Records for this exercise.
□ □ □ □

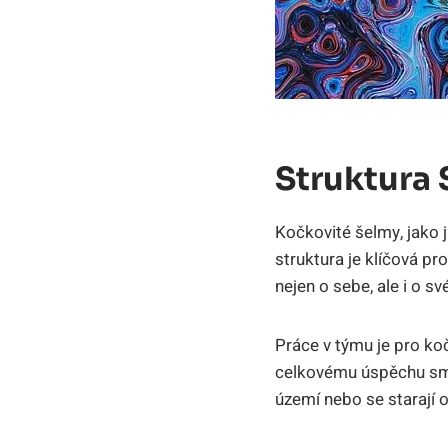
Struktura
Kočkovité šelmy, jako j
struktura je klíčová p
nejen o sebe, ale i o s
Práce v týmu je pro ko
celkovému úspěchu smečk
území nebo se starají 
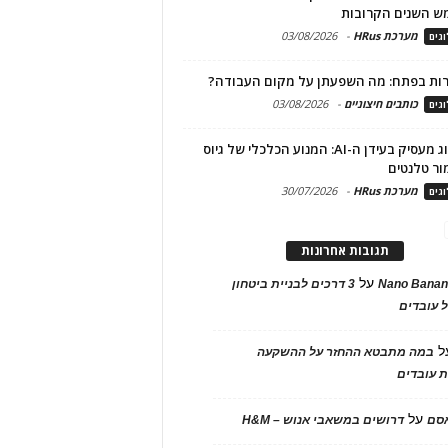
ש השנים הקרובות
מערכת HRus
-
03/08/2026
גים
ות בפתח: מה השפעתן על מקום העבודה?
כותבים חיצוניים
-
03/08/2026
גים
מיתוג מעסיק בעידן ה-AI: המנוע הכלכלי של גיוס
ור טלנטים
מערכת HRus
-
30/07/2026
גים
תגובות אחרונות
על
Nano Banan
3 דרכים לבניית ביטחון
 עובדים
ל
במה מתבטא ההחזר על ההשקעה
 עובדים
על
אסם
דרושים במשאבי אנוש – H&M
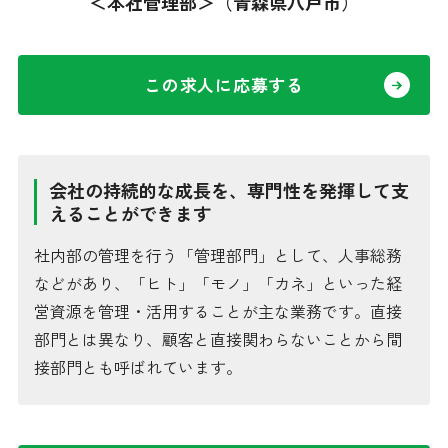
＜本社管理部＞（青森県八戸市）
その他
この求人に応募する
会社の持続的な成長を、専門性を発揮して支
採用情報
えることができます
社内部の管理を行う「管理部門」として、人事総務
オンラインショップ
などがあり、「ヒト」「モノ」「カネ」といった経
営資源を管理・活用することが主な業務です。直接
部門とは異なり、顧客と直接関わらないことから間
接部門とも呼ばれています。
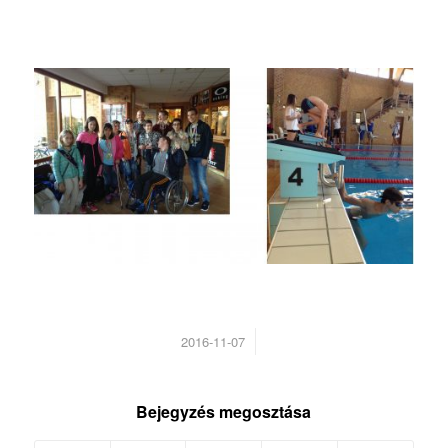
/
2016-11-07
Bejegyzés megosztása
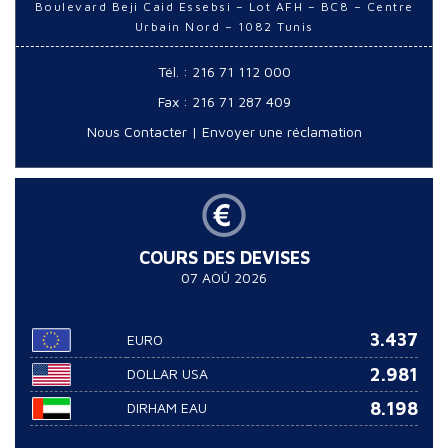
Boulevard Beji Caid Essebsi – Lot AFH – BC8 – Centre
Urbain Nord – 1082 Tunis
Tél. : 216 71 112 000
Fax : 216 71 287 409
Nous Contacter
|
Envoyer une réclamation
COURS DES DEVISES
07 AOÛ 2026
3.437
EURO
2.981
DOLLAR USA
8.198
DIRHAM EAU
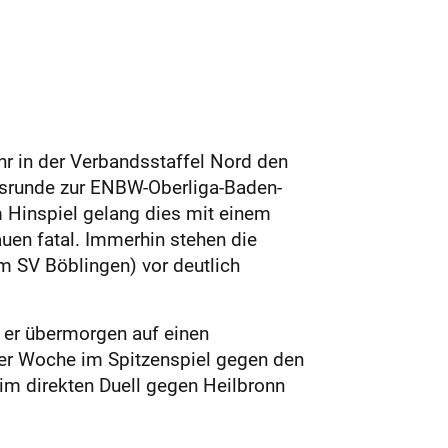
r in der Verbandsstaffel Nord den
egsrunde zur ENBW-Oberliga-Baden-
m Hinspiel gelang dies mit einem
uen fatal. Immerhin stehen die
 SV Böblingen) vor deutlich
 er übermorgen auf einen
iner Woche im Spitzenspiel gegen den
 im direkten Duell gegen Heilbronn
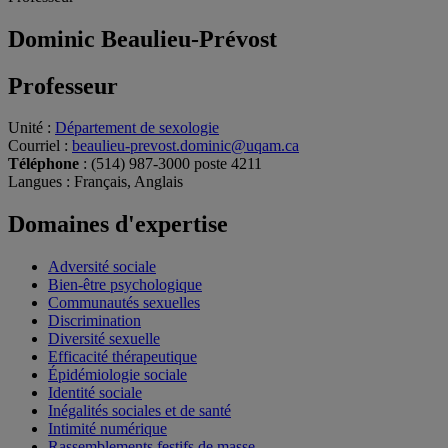
Dominic Beaulieu-Prévost
Professeur
Unité
:
Département de sexologie
Courriel
:
beaulieu-prevost.dominic@uqam.ca
Téléphone
: (514) 987-3000 poste 4211
Langues
: Français, Anglais
Domaines d'expertise
Adversité sociale
Bien-être psychologique
Communautés sexuelles
Discrimination
Diversité sexuelle
Efficacité thérapeutique
Épidémiologie sociale
Identité sociale
Inégalités sociales et de santé
Intimité numérique
Rassemblements festifs de masse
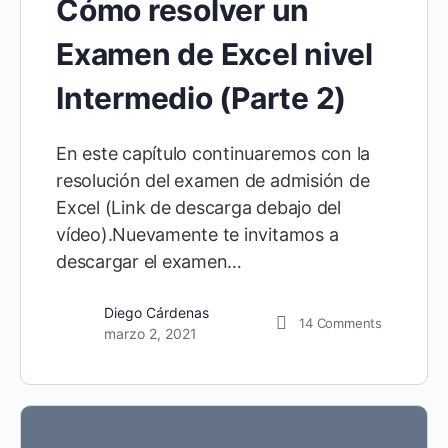
Cómo resolver un
Examen de Excel nivel
Intermedio (Parte 2)
En este capítulo continuaremos con la
resolución del examen de admisión de
Excel (Link de descarga debajo del
vídeo).Nuevamente te invitamos a
descargar el examen…
Diego Cárdenas
14
Comments
marzo 2, 2021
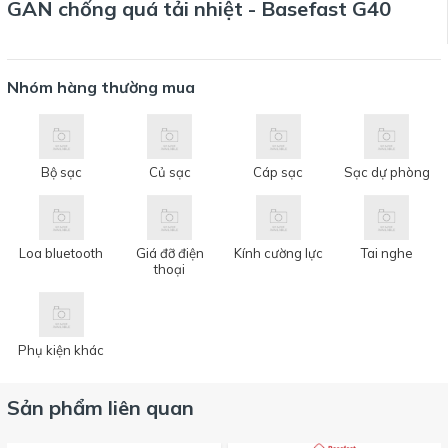
GAN chống quá tải nhiệt - Basefast G40
Nhóm hàng thường mua
Bộ sạc
Củ sạc
Cáp sạc
Sạc dự phòng
Loa bluetooth
Giá đỡ điện
Kính cường lực
Tai nghe
thoại
Phụ kiện khác
Sản phẩm liên quan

□ □ □ □

Task.
If a line in the material contains "Nord", show it.

Exercise response.
Urbain Nord – 1082 Tunis
r in der Verbandsstaffel Nord den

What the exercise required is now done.